Pour ceux qui ne connaitraient pas le cher monsieur, c'est un écrivain italien qui a principalement écrit des nouvelles (dont la plus connue est certainement Le K ou encore les nuits difficiles...). C'est un auteur qui parle beaucoup de la vie militaire, de l'abétissement, de l'installation de la routine. Pour ceux qui auraient lu "le régiment part à l'aube" (son dernier ouvrage, qu'il n'a pas eut le temps de finir), il est aisé de voir que la vie militaire est pour lui, une métaphore de la vie que nous menons tous: faite d'attente, d'habitude, de mécanismes absurdes et d'obéissance aveugle.

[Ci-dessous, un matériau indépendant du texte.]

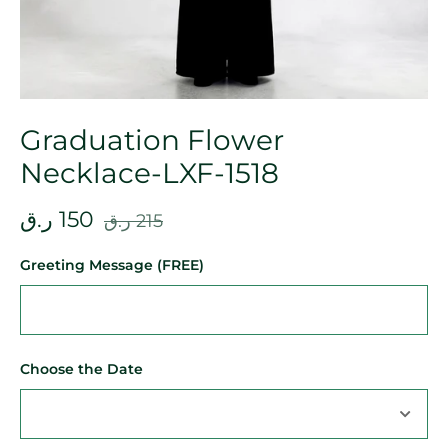
Graduation Flower
Necklace-LXF-1518
ر.ق
150
ر.ق
215
Greeting Message (FREE)
Choose the Date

Bref, le désert des Tartares: un livre magnifique, qui opère une veritable catharsis sur le lecteur. J'en suis sortie vidée, comme si ce livre avait aspiré toutes les émotions dont j'étais capable. J'en suis sortie tremblante, l'esprit vide, avec la sensation horrible d'être moi-même devenue un désert.
C'est l'histoire du lieutenant Giovanni Drogo qui est affecté à la surveillance du fort Bastiani lequel est situé dans une zone motagneuse, isolée et dans lequel les militaires vivent en totale autarcie. Il quitte donc sa ville natale, abandonnant soeurs, amis et amours pour prendre ses fonctions au fort. Il s'éloigne peu à peu du monde, pénétrant dans une zone désertique, loin de la ville qu'il a toujours connu. En arrivant au fort Bastiani, une seule pensée: il reste un an (le temps qu'il est obligé de passé là bas avant de demander sa mutation) et il s'en ira. Il n'imagine meme pas que les choses puissent être différentes. Le fort est trop isolé, les militaires qui y sont affectés sont trop étranges et surtout, leur mission est absurde: surveiller un désert (le desert des tartares) par lequel des envahisseurs sont censés arriver. Or, c'est évident, personne n'arrivera jamais par ce désert. C'est tout simplement impossible. Alors pourquoi rester plus longtemps dans ce fort Bastiani, à faire des rondes, à nettoyer son arme, à scruter l'horizon alors que tout le monde sait bien que c'est totalement inutile. Personne n'arrivera jamais.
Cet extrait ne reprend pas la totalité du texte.